The global technology debate has been revolving around one topic for several years: the availability of GPUs. The race for Nvidia’s chips, reminiscent of the modern gold rush, is being portrayed as a key front for the AI revolution .
Companies and countries are bidding for supplies of technological ‘picks’, believing that whoever has more of them will dig up the digital wealth of the future. But what if the real limitation is not the availability of tools, but the lack of land on which to mine?
Recent market analyses, including those from Gartner analysts, shed a whole new light on the matter. They suggest that the narrowest throat for the development of artificial intelligence is shifting from silicon factories towards a much more mundane infrastructure – power grids.
The problem is no longer a lack of chips, but starting to be a lack of power and space to plug them all in. The battle for the future of AI is no longer just about teraflops, but increasingly about megawatts.
Hungry like AI – Energy Appetite Scale
To understand the scale of the challenge, you need to look into the engine room of this revolution. The process of training a single large-scale language model (LLM), such as those powering advanced chatbots, requires thousands of specialised processors to work for weeks, even months, without a moment’s pause. These are operations with an unimaginable appetite for energy.
The scale of the phenomenon is best illustrated by comparisons. It is estimated that one complex query to generative AI can consume up to ten times more energy than a simple Google search.
Going further, a modern data centre built specifically for AI workloads needs as much electricity as a city of several thousand inhabitants. And more and more such centres are being built. Market data leaves no illusions – investment in AI servers is almost doubling the value of this segment, and overall data centre investment is growing at a rate of more than 75% year-on-year.
This surge in demand for computing power is translating into an explosion in energy demand that global grids are simply not ready for.
Consequences here and now: Where to plug in all this intelligence?
This energy dilemma already has very real global consequences. Access to cheap, stable and, increasingly, green energy is becoming a key strategic asset. ‘AI energy hubs’ are emerging on the new technological world map.
Scandinavia, with its abundance of hydropower, or the Middle East, investing billions in solar farms, are becoming magnets for major technology players.
At the same time, rising energy costs are becoming one of the main components of the final price of AI-based services.
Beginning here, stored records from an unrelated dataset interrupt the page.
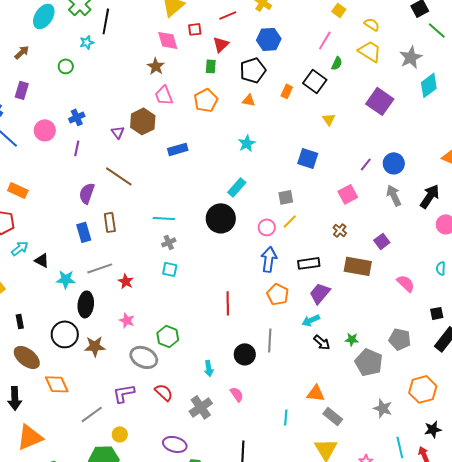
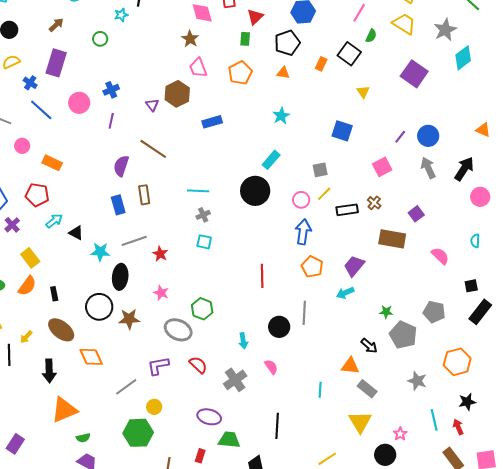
purple rectangle: (22, 90) -> (56, 63), size x1.5
black rectangle: (309, 263) -> (347, 210), moved
black arrow: (322, 342) -> (369, 346), moved

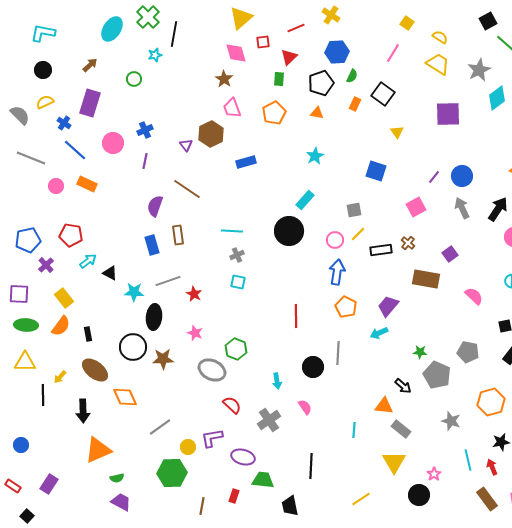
green semicircle: (371, 36) -> (352, 76), moved
purple square: (414, 74) -> (448, 114), turned -36
orange rectangle: (52, 163) -> (87, 184), moved
purple L-shape: (158, 366) -> (212, 438), moved

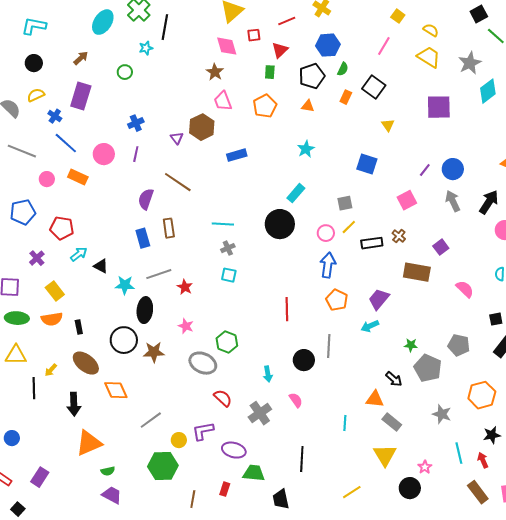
pink circle: (113, 143) -> (104, 154), moved
blue pentagon: (28, 240) -> (23, 212), moved
orange semicircle: (61, 326) -> (52, 319), turned 45

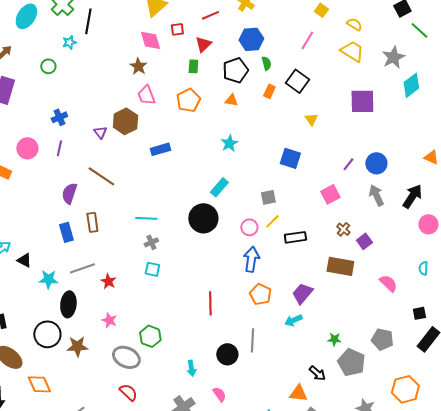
green semicircle: (343, 69) -> (266, 63), turned -40
brown cross: (399, 236) -> (343, 229), moved
red semicircle: (223, 398) -> (128, 392), moved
Rising electricity prices will inevitably translate into more expensive access to advanced models, which could deepen the digital and economic divide in the future.
However, the biggest challenge is the physical infrastructure. As analysts aptly point out, the problem is becoming a lack of ‘space to connect servers’. Building new high-voltage lines or transformer stations are processes that take years.
This pace is out of step with the exponential growth of the technology industry, which has become accustomed to cycles measured in months. The digital revolution is colliding with the brutal realities of civil engineering and energy.
A race against time – How is the industry trying to ‘cool’ AI’s appetite?
However, the technology world is aware of the growing problem and is working intensively on solutions. This race against time is taking place on several fronts. The first is optimisation. Engineers are switching from traditional air cooling of servers to much more efficient liquid cooling. This allows for denser hardware packing and better heat management, although it does not solve the root problem.
The second front is efficiency. A race is underway to design more energy-efficient chips and accelerators, as exemplified by proprietary units being designed by Google or AWS. In parallel, work is being done to optimise the AI models themselves to achieve similar results with less computing power.
Most futuristic, but taken deadly seriously, is the energy front. Giants such as Microsoft are openly investing in fusion energy research and have declared their intention to use small modular reactors (SMRs) to power their future data centre campuses.
This best demonstrates that for industry leaders, providing gigawatts of power has become a priority equal to creating intelligent algorithms.
The AI revolution is entering a crucial phase in which its pace will be dictated not only by Moore’s Law, but also by the laws of physics and the limitations of the material world. The race for supremacy will be won not only by those with the sharpest algorithms, but by those who can provide them with stable and powerful power.
So before we once again ask what else artificial intelligence can do for us, we need to answer a much more down-to-earth question: where do we find an outlet for it?